Me too! I NEVER had homework either :roll:


----------



## goathappy (Oct 5, 2007)

I also helped the other kids out with their homework :roll:
I couldn't imagine what it'd be like if I went back to school now, I'm sure I'd get expelled within an hour because I can't keep my mouth shut on certain things


----------



## Nupine (Nov 13, 2007)

Muddy Creek Farm said:


> > When I was in school, I was always done before the other kids, so I was basically sitting in school for 7-8 hours a day and not learning anything new.
> 
> 
> Me too! I NEVER had homework either :roll:


[I am not very good a quoteing lol] I was also always done befiore everyone else. Unfortunatly. I have to spend 3 hours a day for two days taking a test with the other students at the school. I was done in less than an hour and a half, and wasn't allowed to read. And I still did better then most of the other students. I love having all the extra time being homeschooled, too.


----------



## ozarksvalley (Nov 22, 2007)

I'm in 10th grade and homeschooled. I love it. I've never been to an actual school, but from talking to and seeing kids there I am certainly glad I don't go. 
I also get my mom's full attention when I need it. She's a great teacher!  I also get to help pick out my courses- which curriculum works best for me and what extra subjects I want. I picked French as one of them, next year I might choose Hebrew. (providing I've learned all I can in French.)


----------



## goatnutty (Oct 9, 2007)

I'm not but sometimes I wish I was homeschooled.Like this week for example people can be so mean by starting nasty rumers.


----------



## GSFarm (Oct 6, 2007)

I'm not homeschooled and couldn't ever be.
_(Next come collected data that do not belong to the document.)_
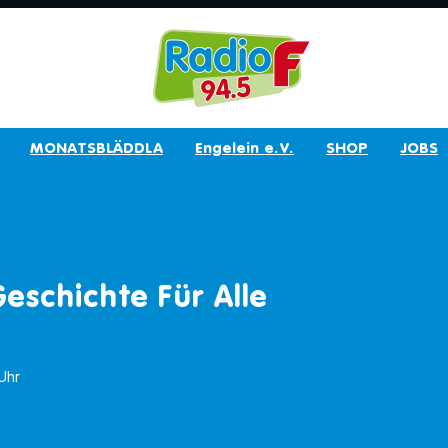
MONATSBLÄDDLA
Engelein e.V.
SHOP
JOBS
eschichte Für Alle
 Uhr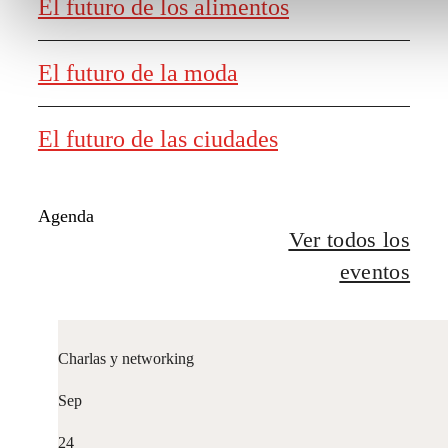
El futuro de los alimentos
El futuro de la moda
El futuro de las ciudades
Agenda
Ver todos los
eventos
Charlas y networking
Sep
24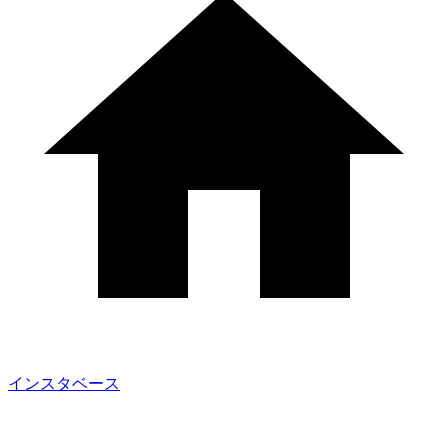
インスタベース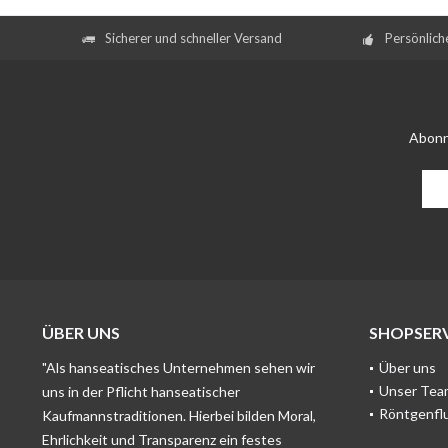
Sicherer und schneller Versand
Persönlich
Abonn
ÜBER UNS
SHOPSERV
"Als hanseatisches Unternehmen sehen wir
Über uns
Unser Tea
uns in der Pflicht hanseatischer
Röntgenfl
Kaufmannstraditionen. Hierbei bilden Moral,
Ehrlichkeit und Transparenz ein festes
I just love being around my friends. 

My school, my grade specifically, is amazing. There aren't really any clicks or rumors or bullying here. I really enjoy the social part or public school


----------



## MissMM (Oct 22, 2007)

Thanks for all of your feedback. We're kind of taking it day by day here & we'll see what happens. My son gets decent grades in school. His main problem is putting bullies in their place  But the "no tolerance policy" of our school system doesn't account for that - you're supposed to turn the other cheek and walk away. How many adults can do that much less a teenager? 

Anyway, thanks for the comments. I am not home during the day & I think he would spend the whole time playing video games.


----------



## goatnutty (Oct 9, 2007)

Just this week someone started a rumor that I was pregnant.Which I'm NOT!


----------



## Pam B (Oct 15, 2007)

I had that happen to me in my senior year of high school at a Christian private school. I couldn't stand most of the kids in my class who were there mainly because their parents were trying to keep them out of the drug-infested public schools. About 2/3rds of my class got suspended for having a party with alcohol in our Jr. year and even though the rules said that they should have been kicked out they just got suspension instead.

When they started spreading the rumor that I was pregnant even the teachers that were senior class advisors believed them. I used to go to homeroom so I got marked present for the day and then would sneak out to my car and go home so I didn't have to spend any more time with those brats. Fortunately for me the lady in charge of the attendance records for the school was a good friend of my mom's. After I'd leave she'd call my mom to make sure that I had actually gone home and she would cover for me.  I was extremely happy to graduate and never go back.

I did go to the ten year class reunion to see if they had grown up and gotten over their snobbishness, but they hadn't. A few people said hello to me at the formal dinner, but at the picnic the next afternoon they ignored me and my husband and children completely. I refused to go to anymore reunions after that.

Recently I found a former classmate on Facebook and was very surprised to hear that she feels the same way about going to class reunions or keeping in touch with any of our classmates. And while she wasn't one of the "in" crowd I at least thought she was fairly popular when we were in school. Evidently she didn't think she was.


----------



## goatnutty (Oct 9, 2007)

It all started becuase of a remark the teacher made.Then people who I thought were my friends started yelling it out to the world.I was very angry due to the fact the entire middle school knows about it.There was someone pregnant a couple months ago but that was no rumor.


----------



## Sara (Oct 5, 2007)

I go to alternative school. 

On the subject of rumors and bullies, they will be everywhere. The best thing to learn to do is to deal with them.


----------



## goatnutty (Oct 9, 2007)

That's very true.


----------